**ABOUT THIS EXERCISE:**
Your reply should consist of one number: how many lines below contain "koju".

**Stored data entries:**
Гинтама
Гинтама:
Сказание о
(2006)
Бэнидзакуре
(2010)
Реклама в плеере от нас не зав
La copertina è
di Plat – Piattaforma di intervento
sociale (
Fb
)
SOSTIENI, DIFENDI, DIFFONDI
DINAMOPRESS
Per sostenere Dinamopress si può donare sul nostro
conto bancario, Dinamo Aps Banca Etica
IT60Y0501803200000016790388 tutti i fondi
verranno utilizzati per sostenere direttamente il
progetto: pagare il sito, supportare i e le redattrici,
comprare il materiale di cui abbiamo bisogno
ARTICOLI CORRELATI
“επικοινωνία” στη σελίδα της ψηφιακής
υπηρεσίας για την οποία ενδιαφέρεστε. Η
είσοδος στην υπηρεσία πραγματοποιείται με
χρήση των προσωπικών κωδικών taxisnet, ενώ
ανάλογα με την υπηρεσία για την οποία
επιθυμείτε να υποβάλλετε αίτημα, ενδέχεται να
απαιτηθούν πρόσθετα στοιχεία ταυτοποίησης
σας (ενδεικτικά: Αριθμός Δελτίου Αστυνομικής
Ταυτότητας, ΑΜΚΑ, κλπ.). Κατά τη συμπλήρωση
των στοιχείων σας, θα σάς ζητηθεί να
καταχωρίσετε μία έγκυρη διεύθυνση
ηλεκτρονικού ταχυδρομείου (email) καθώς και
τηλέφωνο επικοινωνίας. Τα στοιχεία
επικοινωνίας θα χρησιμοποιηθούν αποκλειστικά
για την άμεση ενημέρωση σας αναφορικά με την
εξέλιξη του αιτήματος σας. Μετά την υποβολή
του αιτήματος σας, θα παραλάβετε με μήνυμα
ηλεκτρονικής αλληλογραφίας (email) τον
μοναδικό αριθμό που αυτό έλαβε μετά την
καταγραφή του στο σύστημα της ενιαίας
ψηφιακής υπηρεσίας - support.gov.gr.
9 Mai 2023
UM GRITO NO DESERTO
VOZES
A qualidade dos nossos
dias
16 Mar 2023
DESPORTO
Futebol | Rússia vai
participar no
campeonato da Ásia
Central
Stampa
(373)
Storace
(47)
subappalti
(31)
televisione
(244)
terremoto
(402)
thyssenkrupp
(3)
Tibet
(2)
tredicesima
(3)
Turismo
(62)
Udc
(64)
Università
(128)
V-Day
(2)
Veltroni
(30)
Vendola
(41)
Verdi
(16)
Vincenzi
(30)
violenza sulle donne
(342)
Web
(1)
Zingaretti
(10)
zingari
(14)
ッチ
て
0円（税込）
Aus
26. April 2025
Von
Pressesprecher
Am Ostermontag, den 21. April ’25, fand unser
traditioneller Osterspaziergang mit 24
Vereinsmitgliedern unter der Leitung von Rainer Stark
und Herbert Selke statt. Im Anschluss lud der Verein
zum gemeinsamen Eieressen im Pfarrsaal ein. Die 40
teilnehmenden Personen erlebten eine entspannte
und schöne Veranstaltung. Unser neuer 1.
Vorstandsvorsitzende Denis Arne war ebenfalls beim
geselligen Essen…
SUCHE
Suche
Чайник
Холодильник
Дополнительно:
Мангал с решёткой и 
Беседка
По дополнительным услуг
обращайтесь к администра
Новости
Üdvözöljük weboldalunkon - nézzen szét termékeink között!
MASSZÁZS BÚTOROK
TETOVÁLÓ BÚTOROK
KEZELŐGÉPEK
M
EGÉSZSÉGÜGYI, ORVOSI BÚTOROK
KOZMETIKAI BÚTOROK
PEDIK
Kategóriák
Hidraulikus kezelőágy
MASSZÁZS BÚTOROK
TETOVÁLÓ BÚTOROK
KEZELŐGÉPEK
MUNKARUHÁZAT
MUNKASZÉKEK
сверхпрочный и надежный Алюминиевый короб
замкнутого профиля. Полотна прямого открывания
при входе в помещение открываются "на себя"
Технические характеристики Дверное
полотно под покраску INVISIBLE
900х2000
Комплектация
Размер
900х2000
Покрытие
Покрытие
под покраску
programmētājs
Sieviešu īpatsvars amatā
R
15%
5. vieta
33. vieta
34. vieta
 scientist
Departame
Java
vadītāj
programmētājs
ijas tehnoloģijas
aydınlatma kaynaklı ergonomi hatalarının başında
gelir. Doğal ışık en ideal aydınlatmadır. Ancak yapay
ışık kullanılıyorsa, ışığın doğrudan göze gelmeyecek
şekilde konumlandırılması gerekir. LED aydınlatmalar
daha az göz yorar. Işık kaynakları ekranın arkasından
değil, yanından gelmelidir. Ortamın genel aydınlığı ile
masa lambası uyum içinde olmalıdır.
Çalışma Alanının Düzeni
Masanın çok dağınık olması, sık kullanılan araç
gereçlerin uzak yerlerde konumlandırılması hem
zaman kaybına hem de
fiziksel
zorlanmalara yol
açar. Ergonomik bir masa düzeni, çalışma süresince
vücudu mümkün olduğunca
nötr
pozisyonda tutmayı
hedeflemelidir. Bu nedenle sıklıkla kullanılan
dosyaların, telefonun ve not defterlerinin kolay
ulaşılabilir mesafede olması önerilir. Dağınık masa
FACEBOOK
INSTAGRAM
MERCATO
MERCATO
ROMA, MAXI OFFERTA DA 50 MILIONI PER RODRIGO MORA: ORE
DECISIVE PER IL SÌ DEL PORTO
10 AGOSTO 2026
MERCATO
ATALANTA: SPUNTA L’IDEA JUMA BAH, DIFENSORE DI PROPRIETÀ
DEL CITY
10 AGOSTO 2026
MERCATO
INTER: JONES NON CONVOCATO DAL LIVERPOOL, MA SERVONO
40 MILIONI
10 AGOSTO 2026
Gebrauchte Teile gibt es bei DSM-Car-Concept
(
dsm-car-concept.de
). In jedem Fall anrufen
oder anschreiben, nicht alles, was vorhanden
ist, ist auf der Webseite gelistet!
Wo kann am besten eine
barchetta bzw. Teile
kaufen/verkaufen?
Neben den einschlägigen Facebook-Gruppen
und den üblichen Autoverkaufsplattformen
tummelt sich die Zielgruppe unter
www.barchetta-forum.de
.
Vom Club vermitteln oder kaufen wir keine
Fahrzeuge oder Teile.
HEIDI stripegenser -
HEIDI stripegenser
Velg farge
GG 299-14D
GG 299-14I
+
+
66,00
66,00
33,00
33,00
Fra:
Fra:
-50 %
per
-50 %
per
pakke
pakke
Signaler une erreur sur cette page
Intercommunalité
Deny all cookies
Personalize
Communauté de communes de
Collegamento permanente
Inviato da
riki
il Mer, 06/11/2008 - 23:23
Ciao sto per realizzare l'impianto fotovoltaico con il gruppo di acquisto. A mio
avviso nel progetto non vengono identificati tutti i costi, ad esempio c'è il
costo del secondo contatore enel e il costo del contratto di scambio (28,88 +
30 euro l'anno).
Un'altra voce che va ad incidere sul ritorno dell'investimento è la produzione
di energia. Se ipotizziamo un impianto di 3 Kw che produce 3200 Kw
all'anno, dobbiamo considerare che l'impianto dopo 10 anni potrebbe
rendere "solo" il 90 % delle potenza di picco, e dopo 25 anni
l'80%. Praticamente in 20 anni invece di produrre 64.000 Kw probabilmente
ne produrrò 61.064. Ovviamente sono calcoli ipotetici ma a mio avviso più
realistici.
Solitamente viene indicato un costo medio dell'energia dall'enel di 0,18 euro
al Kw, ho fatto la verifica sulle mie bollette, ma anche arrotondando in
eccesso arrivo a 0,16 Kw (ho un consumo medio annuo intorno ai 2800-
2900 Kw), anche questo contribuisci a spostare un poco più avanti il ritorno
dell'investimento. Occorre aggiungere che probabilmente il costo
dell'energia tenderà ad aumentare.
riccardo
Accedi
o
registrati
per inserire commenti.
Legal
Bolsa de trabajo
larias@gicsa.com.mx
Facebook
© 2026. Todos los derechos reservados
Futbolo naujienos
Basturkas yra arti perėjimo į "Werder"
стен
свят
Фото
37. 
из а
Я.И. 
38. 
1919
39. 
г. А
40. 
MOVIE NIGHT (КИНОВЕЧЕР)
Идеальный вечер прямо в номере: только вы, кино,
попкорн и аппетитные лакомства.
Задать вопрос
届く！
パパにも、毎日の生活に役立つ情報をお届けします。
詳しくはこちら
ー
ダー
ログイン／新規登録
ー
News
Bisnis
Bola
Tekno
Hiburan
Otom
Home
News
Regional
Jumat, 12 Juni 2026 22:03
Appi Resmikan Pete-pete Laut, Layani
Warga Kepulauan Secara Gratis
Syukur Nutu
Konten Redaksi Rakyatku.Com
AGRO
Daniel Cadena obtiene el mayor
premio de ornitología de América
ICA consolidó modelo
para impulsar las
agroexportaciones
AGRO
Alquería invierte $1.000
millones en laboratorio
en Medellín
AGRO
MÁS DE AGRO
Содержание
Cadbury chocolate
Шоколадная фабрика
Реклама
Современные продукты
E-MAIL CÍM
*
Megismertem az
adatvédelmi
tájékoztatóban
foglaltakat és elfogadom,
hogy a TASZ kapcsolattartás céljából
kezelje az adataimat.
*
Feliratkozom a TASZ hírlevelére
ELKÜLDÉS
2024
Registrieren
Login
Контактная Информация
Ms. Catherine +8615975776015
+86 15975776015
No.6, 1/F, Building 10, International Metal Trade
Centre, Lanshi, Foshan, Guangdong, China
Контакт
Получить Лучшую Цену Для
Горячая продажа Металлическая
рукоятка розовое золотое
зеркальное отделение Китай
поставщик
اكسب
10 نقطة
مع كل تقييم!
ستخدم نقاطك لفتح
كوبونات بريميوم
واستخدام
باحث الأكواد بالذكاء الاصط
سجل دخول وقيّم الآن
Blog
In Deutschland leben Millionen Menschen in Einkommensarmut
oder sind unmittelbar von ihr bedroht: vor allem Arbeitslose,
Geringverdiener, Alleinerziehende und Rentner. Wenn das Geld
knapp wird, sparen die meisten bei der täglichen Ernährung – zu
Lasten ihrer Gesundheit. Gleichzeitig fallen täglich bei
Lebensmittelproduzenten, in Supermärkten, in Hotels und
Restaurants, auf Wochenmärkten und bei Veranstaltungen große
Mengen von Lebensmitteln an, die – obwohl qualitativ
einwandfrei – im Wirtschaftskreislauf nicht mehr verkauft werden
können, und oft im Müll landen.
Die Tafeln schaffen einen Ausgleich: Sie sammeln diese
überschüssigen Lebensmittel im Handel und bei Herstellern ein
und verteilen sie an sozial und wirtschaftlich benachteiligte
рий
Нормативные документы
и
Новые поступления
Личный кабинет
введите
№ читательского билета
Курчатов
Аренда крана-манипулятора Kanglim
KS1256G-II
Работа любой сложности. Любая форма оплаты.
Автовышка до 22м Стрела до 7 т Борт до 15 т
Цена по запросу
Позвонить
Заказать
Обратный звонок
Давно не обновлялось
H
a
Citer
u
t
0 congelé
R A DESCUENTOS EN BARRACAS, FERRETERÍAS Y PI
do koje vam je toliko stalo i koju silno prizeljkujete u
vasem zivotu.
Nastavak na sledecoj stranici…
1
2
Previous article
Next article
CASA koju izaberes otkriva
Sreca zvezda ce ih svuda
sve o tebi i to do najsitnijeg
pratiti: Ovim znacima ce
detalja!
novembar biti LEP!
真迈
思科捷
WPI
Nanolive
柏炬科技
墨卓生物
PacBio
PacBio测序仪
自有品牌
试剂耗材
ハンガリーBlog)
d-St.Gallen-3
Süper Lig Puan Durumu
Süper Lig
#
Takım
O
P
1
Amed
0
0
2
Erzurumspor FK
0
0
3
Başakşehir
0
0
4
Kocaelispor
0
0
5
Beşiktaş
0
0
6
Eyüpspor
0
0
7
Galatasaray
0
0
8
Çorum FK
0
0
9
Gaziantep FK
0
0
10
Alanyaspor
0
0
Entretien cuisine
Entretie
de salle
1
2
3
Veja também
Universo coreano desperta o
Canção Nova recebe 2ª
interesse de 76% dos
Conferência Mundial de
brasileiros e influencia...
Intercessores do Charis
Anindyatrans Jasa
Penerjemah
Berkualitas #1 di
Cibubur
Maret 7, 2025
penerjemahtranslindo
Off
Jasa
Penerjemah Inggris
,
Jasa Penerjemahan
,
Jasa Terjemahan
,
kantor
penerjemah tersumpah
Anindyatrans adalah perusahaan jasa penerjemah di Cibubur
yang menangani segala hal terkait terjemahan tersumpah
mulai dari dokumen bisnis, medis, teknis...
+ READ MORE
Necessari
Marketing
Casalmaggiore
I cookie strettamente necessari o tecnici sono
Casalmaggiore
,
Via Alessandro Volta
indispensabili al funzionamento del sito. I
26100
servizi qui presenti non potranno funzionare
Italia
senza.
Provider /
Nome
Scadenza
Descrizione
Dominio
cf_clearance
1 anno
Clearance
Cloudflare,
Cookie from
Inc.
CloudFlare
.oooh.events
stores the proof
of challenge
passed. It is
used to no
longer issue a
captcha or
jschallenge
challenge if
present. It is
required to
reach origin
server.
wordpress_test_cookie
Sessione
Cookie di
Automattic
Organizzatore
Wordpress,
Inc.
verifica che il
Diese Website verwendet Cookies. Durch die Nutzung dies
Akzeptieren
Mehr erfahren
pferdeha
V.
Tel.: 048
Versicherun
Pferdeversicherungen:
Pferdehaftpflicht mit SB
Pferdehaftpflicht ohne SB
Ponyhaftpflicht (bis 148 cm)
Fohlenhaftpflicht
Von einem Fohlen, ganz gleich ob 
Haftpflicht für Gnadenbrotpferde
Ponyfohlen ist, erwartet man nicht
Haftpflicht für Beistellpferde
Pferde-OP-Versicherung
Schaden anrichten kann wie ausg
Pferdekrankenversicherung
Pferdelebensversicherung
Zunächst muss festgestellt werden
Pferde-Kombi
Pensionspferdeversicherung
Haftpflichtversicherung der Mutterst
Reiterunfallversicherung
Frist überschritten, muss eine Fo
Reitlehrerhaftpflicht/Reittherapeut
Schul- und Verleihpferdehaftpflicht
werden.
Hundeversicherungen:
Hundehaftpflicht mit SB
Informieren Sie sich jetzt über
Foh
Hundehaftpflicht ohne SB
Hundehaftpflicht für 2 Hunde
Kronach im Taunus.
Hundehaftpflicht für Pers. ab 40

**RESPONSE AREA:**
2